The St. Francois County Health Center has added zip codes to its data for confirmed COVID-19 cases, Director Amber Elliott announced on Monday.
There are now 18 confirmed cases of the virus in St. Francois County residents. Nine of those cases are in the zip code of 63640; four are in 63601, four are in 63628, and one is in 63036.
“We all need to be cautious, regardless of what zip code,” Elliott added. “Our cases are not all in one zip code. We all need to be taking the measures set forth by the state, by the CDC.
"We shouldn’t take (it) lightly if there’s not a case in our zip code ... that that means that everything’s safe and sound and social distancing doesn’t matter ... because it still does.”
Nine of the cases did have contact with another positive case. Three of the cases have no known contact, and six of the cases are still under investigation.
The first COVID-19 related death in the county was announced on Friday.
The Ste. Genevieve County Health Department announced on Monday that a senior resident passed away from medical conditions complicated by the virus. Ste. Genevieve County has six confirmed cases.
"We extend our heartfelt condolences to the family," the health department stated in its post. "The family has been very cooperative in following all recommendations for quarantine."
This weekend, the U.S. Surgeon General said this could be a bad week for America in its fight against the virus. As for locally, Elliott said, it’s hard to tell what this week will hold.
“We’ve been expecting to see more cases, so that wouldn’t be a surprise,” Elliott said. “But I know that other places are seeing larger surges than necessarily here in St. Francois County. But we’re prepared for that. The hospital is prepared for that. So we’re ready if that happens.”
When asked what she thinks about the reported projections that virus cases could peak in Missouri in mid-May, Elliott said it’s too early to tell. Just a couple of weeks ago, she said, the thought was it could be mid- to late-April.
“As far as our local data, we’re dealing with fairly small numbers yet, so it’s hard to get a good grasp on what kind of transmission we’re seeing here in our jurisdiction,” Elliott said. “It’s very possible that we’re going to see continued transmission into May, but we are going to have to keep doing good disease surveillance and tracking.”
This is the first week that both the state and county stay-at-home orders are in effect. Elliott said the orders are strikingly similar. But they are seeking clarification on some guidance for non-essential businesses.
The county order has an innovation clause in it, Elliott said, to allow small businesses to still operate as long as they are practicing the social distancing guidelines. The state has a similar clause, but Elliott said it could be a little stricter.
“We want to make sure we are implementing the order as it was intended,” Elliott said.
As far as enforcing the orders, Elliott said, members of the environmental health department at the health center are taking calls about residents’ complaints and concerns and following up with the calls.

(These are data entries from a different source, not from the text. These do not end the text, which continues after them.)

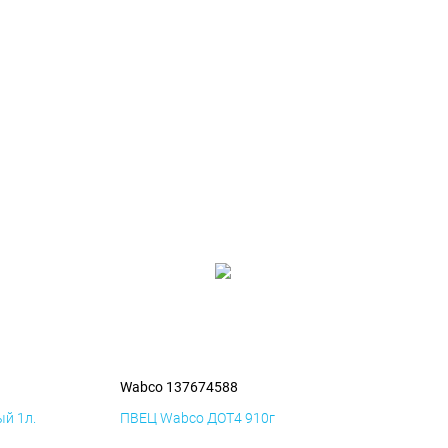
Wabco 137674588
й 1л.
ПВЕЦ Wabco ДОТ4 910г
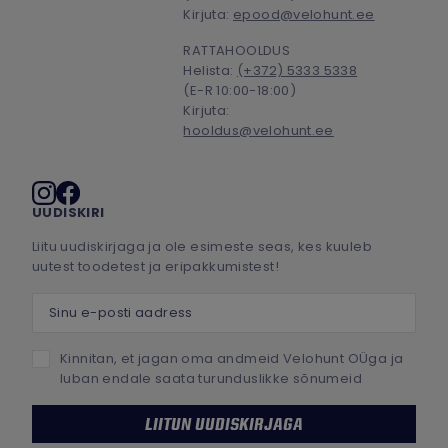
Kirjuta:
epood@velohunt.ee
RATTAHOOLDUS
Helista:
(+372) 5333 5338
(E-R 10:00-18:00)
Kirjuta:
hooldus@velohunt.ee
Sotsiaalmeedia
UUDISKIRI
Liitu uudiskirjaga ja ole esimeste seas, kes kuuleb
uutest toodetest ja eripakkumistest!
Sinu e-posti aadress
Kinnitan, et jagan oma andmeid Velohunt OÜga ja
luban endale saata turunduslikke sõnumeid
LIITUN UUDISKIRJAGA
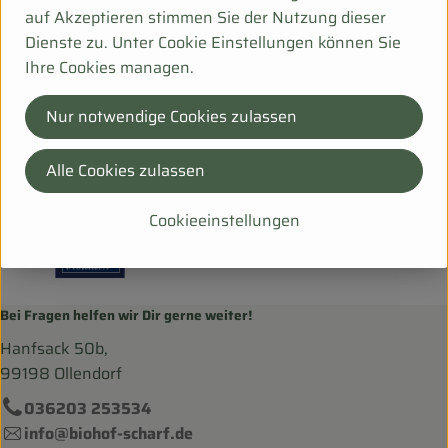
Hersteller: WPG
auf Akzeptieren stimmen Sie der Nutzung dieser
Dienste zu. Unter Cookie Einstellungen können Sie
Deutschland
Ihre Cookies managen.
b* Pilzgarten
Nur notwendige Cookies zulassen
Alle Cookies zulassen
Cookieeinstellungen
Bei Fragen helfen wir Dir gerne weiter!
Hanfsack 50b,
99198 Ollendorf
036203 253534
info@biohof-scharf.de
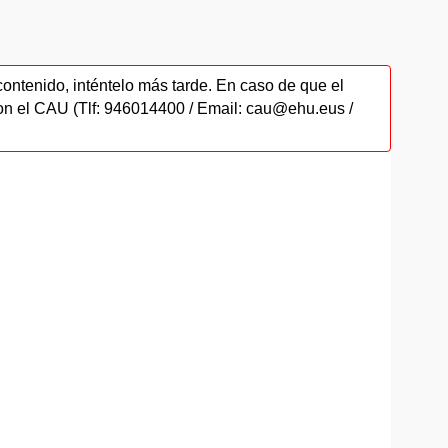
contenido, inténtelo más tarde. En caso de que el
on el CAU (Tlf: 946014400 / Email: cau@ehu.eus /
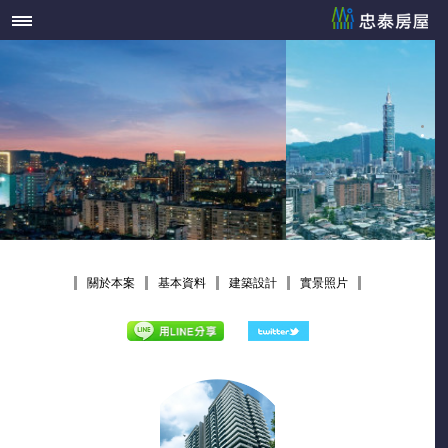
關於本案
基本資料
建築設計
實景照片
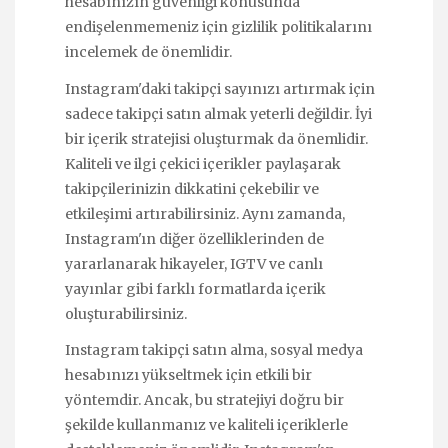
hesabınızın güvenliği konusunda
endişelenmemeniz için gizlilik politikalarını
incelemek de önemlidir.
Instagram'daki takipçi sayınızı artırmak için
sadece takipçi satın almak yeterli değildir. İyi
bir içerik stratejisi oluşturmak da önemlidir.
Kaliteli ve ilgi çekici içerikler paylaşarak
takipçilerinizin dikkatini çekebilir ve
etkileşimi artırabilirsiniz. Aynı zamanda,
Instagram'ın diğer özelliklerinden de
yararlanarak hikayeler, IGTV ve canlı
yayınlar gibi farklı formatlarda içerik
oluşturabilirsiniz.
Instagram takipçi satın alma, sosyal medya
hesabınızı yükseltmek için etkili bir
yöntemdir. Ancak, bu stratejiyi doğru bir
şekilde kullanmanız ve kaliteli içeriklerle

This is also the week of Easter, and Elliott said the health center is on board with churches who want to gather together for a drive-in or drive-up service, as long social distancing is maintained. People must stay in their vehicles and the vehicles must be spaced out accordingly.

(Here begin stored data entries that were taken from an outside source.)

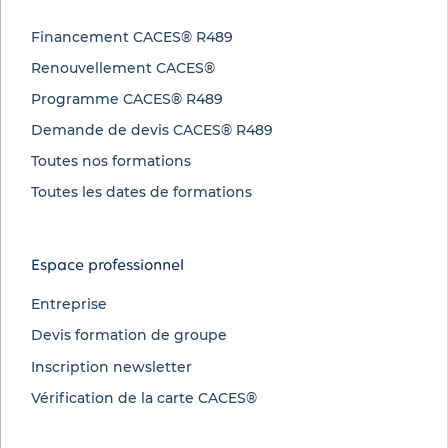
Financement CACES® R489
Renouvellement CACES®
Programme CACES® R489
Demande de devis CACES® R489
Toutes nos formations
Toutes les dates de formations
Espace professionnel
Entreprise
Devis formation de groupe
Inscription newsletter
Vérification de la carte CACES®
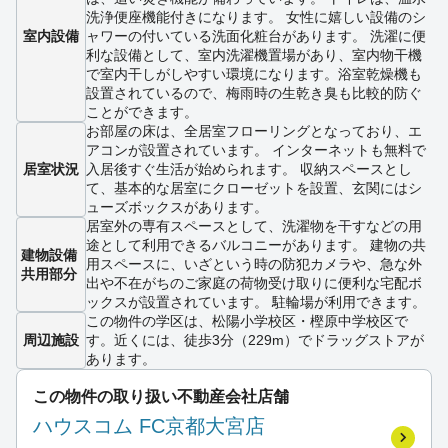
洗浄便座機能付きになります。 女性に嬉しい設備のシ
室内設備
ャワーの付いている洗面化粧台があります。 洗濯に便
利な設備として、室内洗濯機置場があり、室内物干機
で室内干しがしやすい環境になります。浴室乾燥機も
設置されているので、梅雨時の生乾き臭も比較的防ぐ
ことができます。
お部屋の床は、全居室フローリングとなっており、エ
アコンが設置されています。 インターネットも無料で
居室状況
入居後すぐ生活が始められます。 収納スペースとし
て、基本的な居室にクローゼットを設置、玄関にはシ
ューズボックスがあります。
居室外の専有スペースとして、洗濯物を干すなどの用
途として利用できるバルコニーがあります。 建物の共
建物設備
用スペースに、いざという時の防犯カメラや、急な外
共用部分
出や不在がちのご家庭の荷物受け取りに便利な宅配ボ
ックスが設置されています。 駐輪場が利用できます。
この物件の学区は、松陽小学校区・樫原中学校区で
周辺施設
す。近くには、徒歩3分（229m）でドラッグストアが
あります。
この物件の取り扱い不動産会社店舗
ハウスコム FC京都大宮店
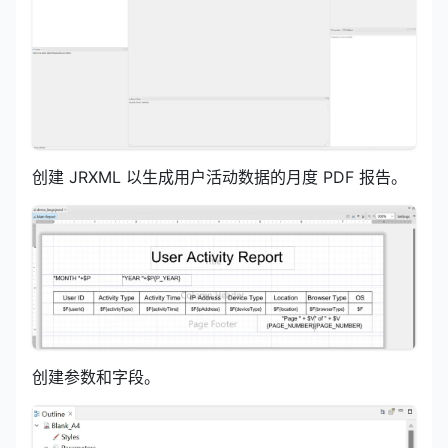
创建 JRXML 以生成用户活动数据的月度 PDF 报告。
创建参数和字段。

“Certainly we understand that this is an important time to worship and to celebrate and we want people to do that,” Elliott said, “but to also do that safely.”
The health center is also reminding residents that the Centers for Disease Control and Prevention now recommends wearing cloth face coverings in public settings where other social distancing measures may be difficult to maintain.
According to the CDC, recent studies show a significant portion of persons with coronavirus do not exhibit symptoms, and that even those who develop symptoms can transmit the virus prior to the onset of symptoms.
“The cloth face coverings recommended are not surgical masks or N-95 respirators,” the health center said. “Those are critical supplies that must continue to be reserved for healthcare workers and other medical first responders.”